In addition to the small diameter fibers, the fiber component also
includes, by weight of the final product, 0-10% organic fibers. Almost any
organic fiber may be used such as, for example, polyesters fibers, aramid
fibers, acrylic fibers, nylon fibers, PVA fibers or mixtures of such
fibers. The remainder of the fiber component is made up of inorganic
fibers. Suitable inorganic fibers include, for example, microglass fibers,
chopped strand glass fibers, mineral wool fibers, rock wool fibers,
ceramic fibers and mixtures of such fibers. In the most preferred
embodiment of the invention 1/4", 1/8" or No. 612 glass fibers available
from PPG or Evanite Corp. are used.
The low fiber content of the matrix board is complemented by a filler
content which may be as high as 65 wt. % of the final product. The filler
not only provides the matrix board with sufficient bulk and strength, but
also enhances the board's ability to reproduce the impression from the
master as the resin in the board softens and flows under the heat and
pressure present during pressing. Thus, the relatively high filler content
of the board enables flat, stable molds to be produced at molding
pressures as low as 100 psi and temperatures, in the range of from about
300.degree. F. to about 310.degree. F.
Almost any filler well known to those skilled in the art may be employed
such as, for example, diatomaceous earth, clay, silica, talc, mica,
calcium carbonate or mixtures of these fillers.
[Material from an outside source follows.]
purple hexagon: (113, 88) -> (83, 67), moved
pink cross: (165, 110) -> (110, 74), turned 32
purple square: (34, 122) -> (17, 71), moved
In the preferred
embodiments of the invention, the filler is a combination of mica and
calcium carbonate.
The present invention further comprises 25-40% resin. Typically, a
thermoset resin or a combination of such resins are employed. Preferably,
a phenolic resin such as those known to persons skilled in the art as
"resoles" or "novalacs" are used. However, other thermoset resins may be
employed such as, for example, urea formaldehyde, melamine and epoxy
resins. Latex binders may also be employed. For example, nitrile, acrylic
and styrene-butadiene latices have been found useful either alone, in
combination with one another or in combination with one or more of the
previously mentioned thermoset resins. As set forth in the examples, in
one preferred embodiment of the invention, the resin is a phenolic resin
sold under the trademark "BAKELITE" and available from OXY-CHEM. In a
second preferred embodiment the above-identified resin is used in
combination with a nitrile latex resin.
The matrix board may be formed in a wet-layed process on a cylinder machine
or any other type of standard paperboard making equipment well known to
those skilled in the art. The furnish from which the board is formed is a
uniform mixture of the fiber, resin and filler components. The matrix
board is formed in sheets from the uniformly mixed furnish and then dried
and finished. The following examples illustrate matrix boards made in
accordance with the invention:
EXAMPLE I
______________________________________
component wt. %
______________________________________
fibrillated cellulose fibers
2.0
polyester fibers 1.0
(less than 4 microns)
1/4" glass fibers 5.1
mica 25.5
calcium carbonate 34.0
phenolic resin 26.0
nitrile latex resin
3.1
______________________________________
EXAMPLE II
______________________________________
component wt. %
______________________________________
polyester fibers 2.0
(less than 4 microns)
1/4" glass fibers
6.0
mica 28.0
calcium carbonate
30.0
phenolic resin 30.0
nitrile latex 4.0
______________________________________
Examples I and II exhibit the following properties upon molding:
______________________________________
property Ex. I Ex. II
______________________________________
density #/in.sup.3 .0555 .0544
tensile MD (psi) 5242 8322
tensile CD (psi) 3775 5379
flex MD (psi) 10246 12379
flex CD (psi) 6679 9855
flex mod. MD (psi) 2.086 ?
flex mod. CD (psi) 1.486 ?
shrink MD #/in.sup.3 .0005 .0006
shrink CD #/in.sup.3 .0007 .0007
______________________________________
After the low fiber, high filler content matrix board is formed it is used
to make a matrix mold. The board is first coated with a release agent and
then loaded into a press together with a photopolymer, rubber or metal
master engraving plate. The matrix board is preheated in the press to a
temperature in the range of about 190.degree. F. to 210.degree. F. for
approximately 60 seconds. The board is then pressed against the master
under a pressure in the range of about 100 to 1000 psi and at a
temperature of about 300.degree. F. to 310.degree. F. for approximately
ten minutes to emboss the engraving on the master into the board. As a
result of this treatment, the resin in the matrix board cures and a rigid
matrix mold is obtained. The rigid matrix mold may then be filled with a
molding compound in the typical manner to form a flexographic printing
plate.
While preferred embodiments have been shown and described, various
modifications and substitutions may be made without departing from the
spirit and scope of the invention. Accordingly, it is to be understood
that the present invention has been described by way of example and not by
limitation.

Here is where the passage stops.